その一方で、負の側面があることも事実です。今では、知りたいことを調べればすぐに「答え」が見つかります。ですが、それは本当の「答え」なのかというとなかなかそうとも言えません。これは、「フェイクニュース」という言葉が昨今流行っていることからも、あらゆる「情報」に関して言えることですが、それが本当に正しいのか、事実なのかということを確認する必要があります(ファクトチェック)。その際、データによって正しいことを確認できる情報ならよいのですが、聖書の内容について必ずしもいつもデータが揃っているとは限りません。また、実際に自分自身の思いがついて来られるかと言うといつもそうとは言い切れません。例えば、聖書には「悲しむ者は幸いです。その人たちは慰められるからです」(マタイ5:4)とあります。これは確かに真理です。
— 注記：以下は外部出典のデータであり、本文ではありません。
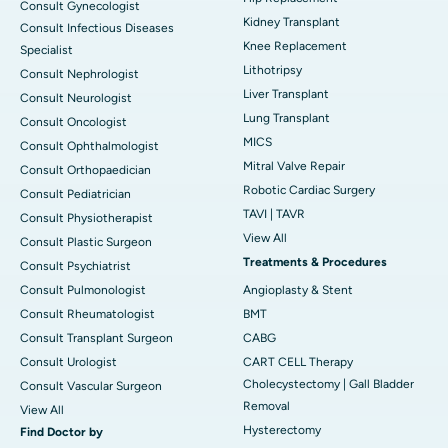
Consult Gynecologist
Kidney Transplant
Consult Infectious Diseases
Knee Replacement
Specialist
Lithotripsy
Consult Nephrologist
Liver Transplant
Consult Neurologist
Lung Transplant
Consult Oncologist
MICS
Consult Ophthalmologist
Mitral Valve Repair
Consult Orthopaedician
Robotic Cardiac Surgery
Consult Pediatrician
TAVI | TAVR
Consult Physiotherapist
View All
Consult Plastic Surgeon
Treatments & Procedures
Consult Psychiatrist
Consult Pulmonologist
Angioplasty & Stent
Consult Rheumatologist
BMT
Consult Transplant Surgeon
CABG
Consult Urologist
CART CELL Therapy
Cholecystectomy | Gall Bladder
Consult Vascular Surgeon
Removal
View All
Hysterectomy
Find Doctor by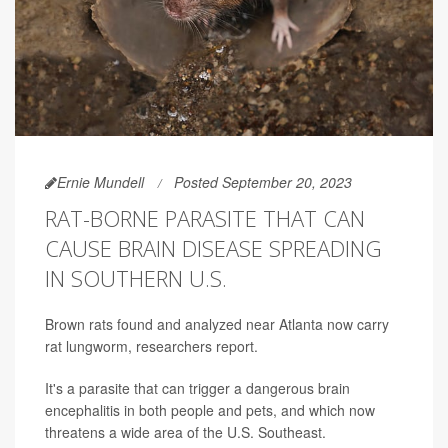
Ernie Mundell
Posted September 20, 2023
RAT-BORNE PARASITE THAT CAN
CAUSE BRAIN DISEASE SPREADING
IN SOUTHERN U.S.
Brown rats found and analyzed near Atlanta now carry
rat lungworm, researchers report.
It's a parasite that can trigger a dangerous brain
encephalitis in both people and pets, and which now
threatens a wide area of the U.S. Southeast.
ですが、いざ自分がそのような状況に陥るとしたら、誰でも悲しみたくないと思うのが普通の反応です。なかなか気持ちが追いつきません。
ですので、私たちにとって、聖書の言葉を「確かめる」には、実際にそのみことばに生きてみるしかありません。先程の例で言えば、悲しみの中に慰めがあることを信じ、生き続ける中で実際に体験していくことになると思います。形式としての「答え」はいくらでも得ることができますが、実際に自分のものとして受け入れられるかは別の問題のような気がしています。
今は簡単に調べ物ができる時代ですが、一昔前はそうではありませんでした。宗教改革者の一人であるジャン・カルヴァンの著作を読むと、現代のような便利な機器もない時代によくここまで聖書を調べたなと思わずにはいられません。とても緻密に読み込んでいて、聖書全体が頭の中で理路整然と構築されているような、いわばネットワークがあるように思われます。ですが、その神学は単なる机上のものではありません。カルヴァン自身が信仰者として生きるその歩みの中で紡ぎ出されたものです。これはその当時の状況、彼の生涯を知るとよりはっきりわかります。まさに、みことばに生き続ける中で、多くの問題に直面しながらも、聖書の真理を自分の答えとして見つけていったように思われるのです。
この時代にあっても、あらゆる情報に簡単にアクセスできるかもしれませんが、真理を求め続けていくという姿勢はきっと有益なものだと思います。人の受け売りではなく、自分で紡いでいく、あるいは共に紡いでいく一人一人の神学は、決して揺らぐことのない信仰の土台となっていくのではないでしょうか。